La conversa con un vecino de vagón, que se presentó como Oswaldo, empezó con trivialidades; small talk, que diría un gringo. Que si había mucha gente en la marcha, que si yo –decía el vecino- tengo un puesto de supervisor de administración en una empresa y estudié en la universidad porque mi mamá, limpiando casas, me pudo mantener y yo trabajaba de día de mensajero y estudiaba de noche y así salimos de abajo. Luego nos mudamos del barrio al apartamento donde vivimos ahora, en una zona segura; no tenemos lujos pero tampoco nos falta nada para vivir.

Por ahí andaba la charla cuando un señor cuarentón interrumpió de repente desde su asiento “Coño, ¿y tú estudiaste? –preguntó descreído- Porque fíjate que yo no pude. A mí los adecos y los copeyanos no me dejaron estudiar”, dijo, mostrando sin disimulo sus obvias simpatías por Chávez y por la cháchara redentora. Pero Oswaldo no se quedó callado y le soltó que él sí había ido a la escuela y al liceo y a la universidad, a punta de trabajo y de sacrificio; que en Venezuela se podía estudiar en los colegios públicos sin pagar nada.

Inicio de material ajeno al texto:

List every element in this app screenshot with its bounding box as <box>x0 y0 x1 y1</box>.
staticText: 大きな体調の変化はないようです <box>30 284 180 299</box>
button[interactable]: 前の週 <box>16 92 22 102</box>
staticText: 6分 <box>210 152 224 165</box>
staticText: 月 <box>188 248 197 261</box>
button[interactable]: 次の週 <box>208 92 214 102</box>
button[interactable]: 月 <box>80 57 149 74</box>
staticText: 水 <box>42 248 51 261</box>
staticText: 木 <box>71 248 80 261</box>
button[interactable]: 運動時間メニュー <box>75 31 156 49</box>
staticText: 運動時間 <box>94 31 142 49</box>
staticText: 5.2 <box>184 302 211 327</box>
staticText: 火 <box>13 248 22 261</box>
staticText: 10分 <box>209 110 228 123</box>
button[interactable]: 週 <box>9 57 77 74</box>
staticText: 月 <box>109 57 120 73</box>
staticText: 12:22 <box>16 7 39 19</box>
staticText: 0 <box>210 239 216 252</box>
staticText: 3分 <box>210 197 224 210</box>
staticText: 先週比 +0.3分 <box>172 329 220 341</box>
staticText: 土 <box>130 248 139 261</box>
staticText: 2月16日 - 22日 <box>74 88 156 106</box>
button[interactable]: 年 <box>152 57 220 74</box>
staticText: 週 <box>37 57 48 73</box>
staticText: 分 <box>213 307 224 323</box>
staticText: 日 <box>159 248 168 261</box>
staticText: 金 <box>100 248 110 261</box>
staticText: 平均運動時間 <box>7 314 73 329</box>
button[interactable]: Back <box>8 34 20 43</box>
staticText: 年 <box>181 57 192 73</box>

Y que él era de los que se quedaba en su casa estudiando cuando sus panas se iban de rumba; los mismos panas que después lo llamaban sifrino porque tenía un trabajo bueno, andaba bien vestido y se iba a comprar un carro.

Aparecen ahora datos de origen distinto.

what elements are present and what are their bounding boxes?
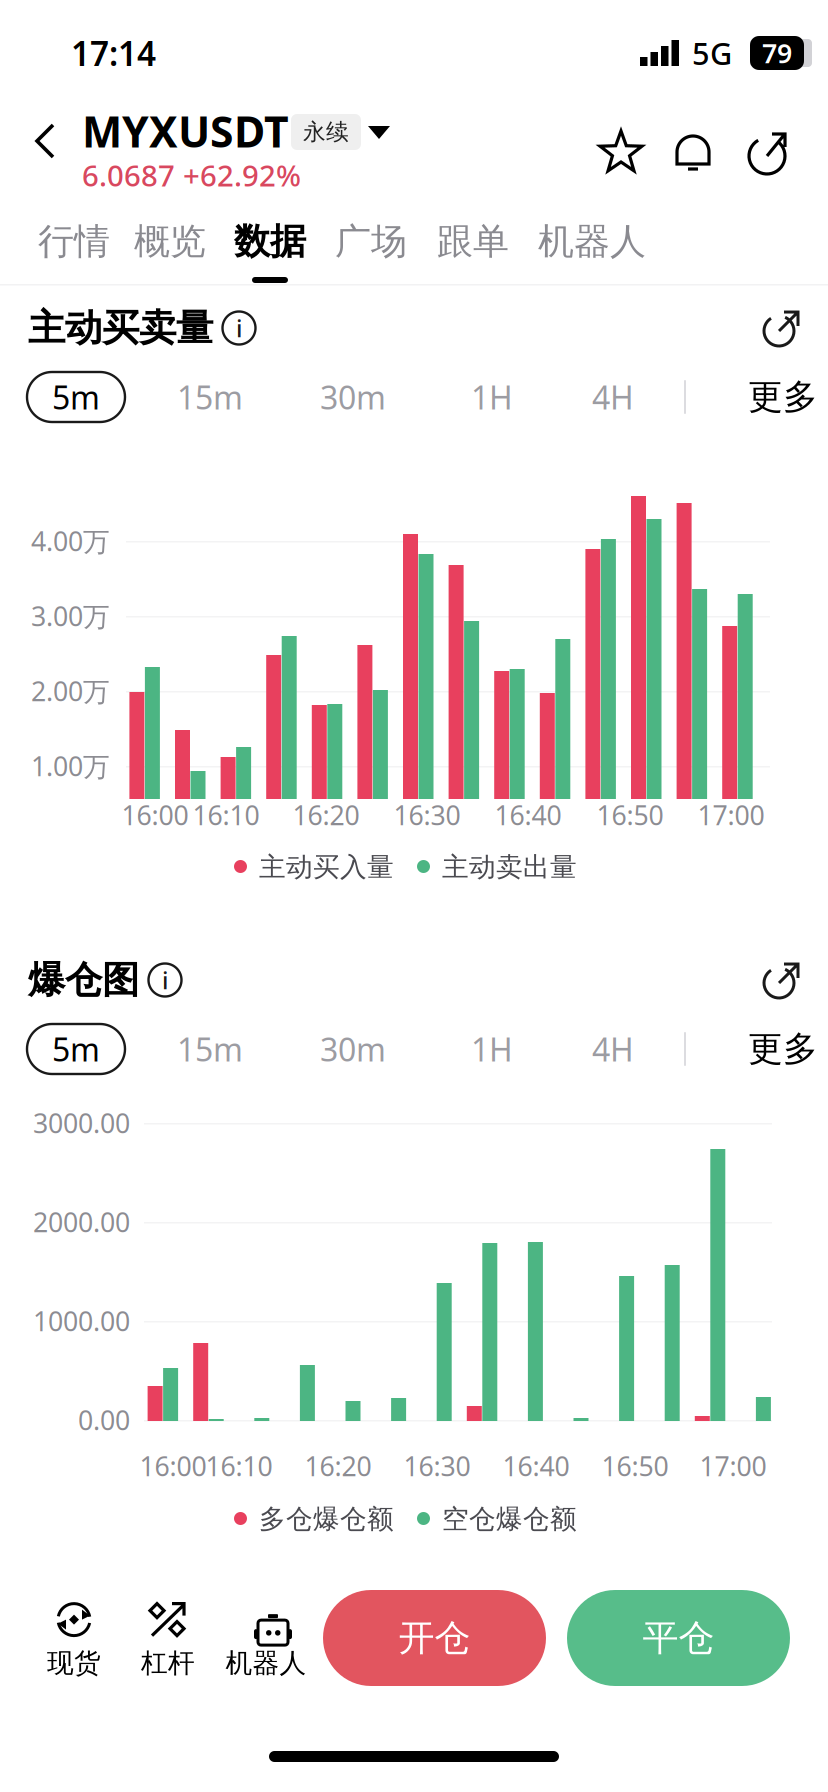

El señor que no había podido estudiar, Carlos se llamaba, hizo el amague de contestar, pero allí intervino un tercero, contundente, sin pelos en la lengua. “Yo no estudié porque no me dio la gana. Bastante que me lo dijo mi mamá, que no me quedara sin educación, que era pública y no se pagaba, que ella me ayudaba con los libros y yo podía chambear y de repente llegar hasta la universidad y todo eso. Empujado llegué hasta segundo año de bachillerato, pero me ladillé y dejé el liceo. No es que me haya ido mal, porque tengo un negocio que es mío, allá en el barrio, y me da lo suficiente. Pero si yo hubiera querido y le hubiera puesto empeño hasta doctor sería hoy”.

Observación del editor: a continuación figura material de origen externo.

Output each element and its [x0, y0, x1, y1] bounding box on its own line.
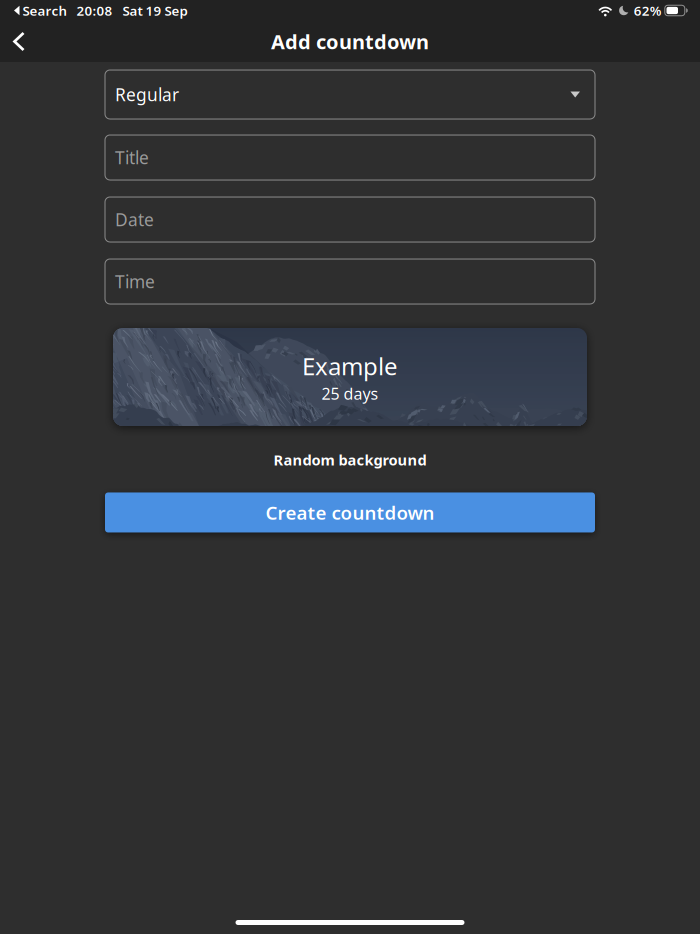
- button[interactable]: Back: [0, 22, 40, 62]
- button[interactable]: Regular: [105, 70, 595, 119]
- staticText: Sat 19 Sep: [122, 2, 188, 19]
- button[interactable]: Date: [105, 197, 595, 242]
- button[interactable]: Create countdown: [105, 492, 595, 532]
- staticText: Example: [302, 350, 398, 382]
- staticText: 25 days: [322, 383, 378, 404]
- staticText: Random background: [274, 450, 426, 470]
- staticText: 62%: [634, 2, 662, 19]
- staticText: Date: [115, 208, 154, 231]
- staticText: Title: [115, 146, 149, 169]
- staticText: Search: [22, 2, 68, 19]
- staticText: Create countdown: [266, 500, 434, 525]
- staticText: Add countdown: [271, 28, 429, 55]
- button[interactable]: Title: [105, 135, 595, 180]
- button[interactable]: Time: [105, 259, 595, 304]
- button[interactable]: Random background: [105, 443, 595, 476]
- staticText: Time: [115, 270, 155, 293]
- staticText: Regular: [115, 83, 179, 106]
- staticText: 20:08: [76, 2, 112, 19]
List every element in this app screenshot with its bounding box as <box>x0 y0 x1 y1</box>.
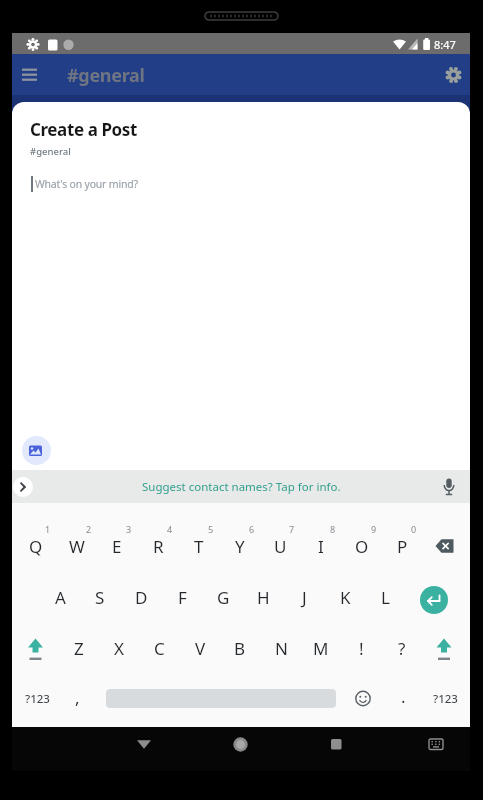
button[interactable]: G <box>204 575 242 619</box>
staticText: F <box>178 586 187 609</box>
staticText: 8 <box>330 523 336 535</box>
button[interactable] <box>17 632 55 664</box>
button[interactable]: M <box>302 626 340 670</box>
staticText: L <box>381 586 390 609</box>
staticText: , <box>75 686 80 709</box>
staticText: ! <box>359 637 364 660</box>
button[interactable] <box>14 60 44 90</box>
staticText: A <box>55 586 66 609</box>
button[interactable]: Y <box>221 524 259 568</box>
button[interactable]: K <box>326 575 364 619</box>
button[interactable]: L <box>366 575 404 619</box>
button[interactable] <box>348 682 378 714</box>
staticText: G <box>217 586 230 609</box>
button[interactable]: N <box>262 626 300 670</box>
staticText: 1 <box>45 523 51 535</box>
button[interactable] <box>426 632 464 664</box>
staticText: E <box>112 535 122 558</box>
staticText: Suggest contact names? Tap for info. <box>142 479 341 495</box>
staticText: 9 <box>371 523 377 535</box>
staticText: J <box>302 586 307 609</box>
staticText: . <box>401 685 406 708</box>
button[interactable]: , <box>62 677 92 717</box>
button[interactable] <box>416 730 456 768</box>
button[interactable]: ? <box>383 626 421 670</box>
staticText: 4 <box>167 523 173 535</box>
staticText: #general <box>67 63 145 88</box>
staticText: 3 <box>126 523 132 535</box>
staticText: N <box>275 637 288 660</box>
button[interactable]: D <box>122 575 160 619</box>
staticText: 2 <box>86 523 92 535</box>
staticText: 6 <box>249 523 255 535</box>
staticText: M <box>313 637 329 660</box>
button[interactable] <box>420 586 448 614</box>
button[interactable]: B <box>221 626 259 670</box>
staticText: W <box>69 535 85 558</box>
staticText: K <box>340 586 351 609</box>
button[interactable]: I <box>302 524 340 568</box>
button[interactable]: O <box>343 524 381 568</box>
staticText: R <box>153 535 164 558</box>
button[interactable] <box>316 730 356 768</box>
staticText: D <box>135 586 148 609</box>
button[interactable]: V <box>181 626 219 670</box>
button[interactable]: W <box>58 524 96 568</box>
staticText: H <box>257 586 270 609</box>
staticText: ?123 <box>25 691 50 707</box>
staticText: X <box>114 637 124 660</box>
staticText: O <box>355 535 369 558</box>
staticText: C <box>154 637 165 660</box>
button[interactable]: X <box>100 626 138 670</box>
staticText: U <box>274 535 287 558</box>
button[interactable]: F <box>163 575 201 619</box>
button[interactable]: U <box>261 524 299 568</box>
button[interactable]: P <box>383 524 421 568</box>
button[interactable]: H <box>244 575 282 619</box>
button[interactable] <box>425 530 463 562</box>
staticText: What's on your mind? <box>35 177 138 191</box>
button[interactable] <box>438 60 468 90</box>
staticText: V <box>195 637 206 660</box>
button[interactable]: . <box>388 676 418 716</box>
button[interactable]: C <box>140 626 178 670</box>
staticText: B <box>234 637 246 660</box>
staticText: 7 <box>289 523 295 535</box>
button[interactable] <box>220 730 260 768</box>
button[interactable] <box>13 477 33 497</box>
staticText: S <box>95 586 105 609</box>
staticText: ?123 <box>433 691 458 707</box>
staticText: I <box>318 535 324 558</box>
button[interactable] <box>22 436 51 465</box>
staticText: Q <box>29 535 43 558</box>
button[interactable]: ! <box>342 626 380 670</box>
button[interactable]: Q <box>17 524 55 568</box>
staticText: Z <box>74 637 84 660</box>
staticText: T <box>194 535 204 558</box>
button[interactable]: R <box>139 524 177 568</box>
staticText: Create a Post <box>30 118 137 141</box>
button[interactable]: S <box>81 575 119 619</box>
button[interactable]: ?123 <box>17 679 57 719</box>
staticText: #general <box>30 145 71 158</box>
button[interactable]: E <box>98 524 136 568</box>
button[interactable] <box>124 730 164 768</box>
staticText: P <box>397 535 408 558</box>
staticText: ? <box>398 637 406 660</box>
button[interactable] <box>12 470 470 503</box>
staticText: 5 <box>208 523 214 535</box>
button[interactable]: Z <box>60 626 98 670</box>
staticText: Y <box>235 535 245 558</box>
staticText: 8:47 <box>434 37 456 52</box>
staticText: 0 <box>411 523 417 535</box>
button[interactable]: T <box>180 524 218 568</box>
button[interactable]: J <box>285 575 323 619</box>
button[interactable]: A <box>41 575 79 619</box>
button[interactable]: ?123 <box>425 679 465 719</box>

Carlos no cedió ante los argumentos de sus compañeros de conversa. Insistió en que él no había podido ir a la escuela por culpa de los gobiernos de antes, y que él ya estaba viejo para empezar a estudiar pero ahora con Chávez a nadie le iba a faltar educación y el país iba a ser distinto y el gobierno se iba a encargar de proteger a los que tenían menos recursos, como él mismo, y ya verían como todos iban a estar mejor. Menos los ricos, porque esos tenían que pagar por la corrupción y por lo que le habían quitado a la gente como él.

Llegó nuestra parada en La California y salimos del vagón, no sin antes despedirnos de los tres vecinos, que ya tenían una discusión armada sobre los 40 años de democracia y los chavistas y por ahí seguirían. Tres personas en el metro; todas de origen humilde, cada una con su historia, sus logros y sus fallos. Tres visiones de vida. Dos de ellos habían votado por Chávez; el tercero –el estudiado- no. Dos asumían su responsabilidad por la vida que llevaban y por lo lejos o cerca que habían llegado. El tercero –Carlos- le echaba la culpa a los demás y ponía su futuro en manos de los demás. En manos de la revolución.

De este episodio hace más de 15 años. De las promesas de Chávez y su megalomanía no queda sino un país en ruinas. A la educación pública de los años de democracia se la tragó el mismo desmadre que acabó con todo. Por pura curiosidad, me gustaría saber por dónde andan y qué habrá sido de aquellas tres personas que conocimos ese día en el metro.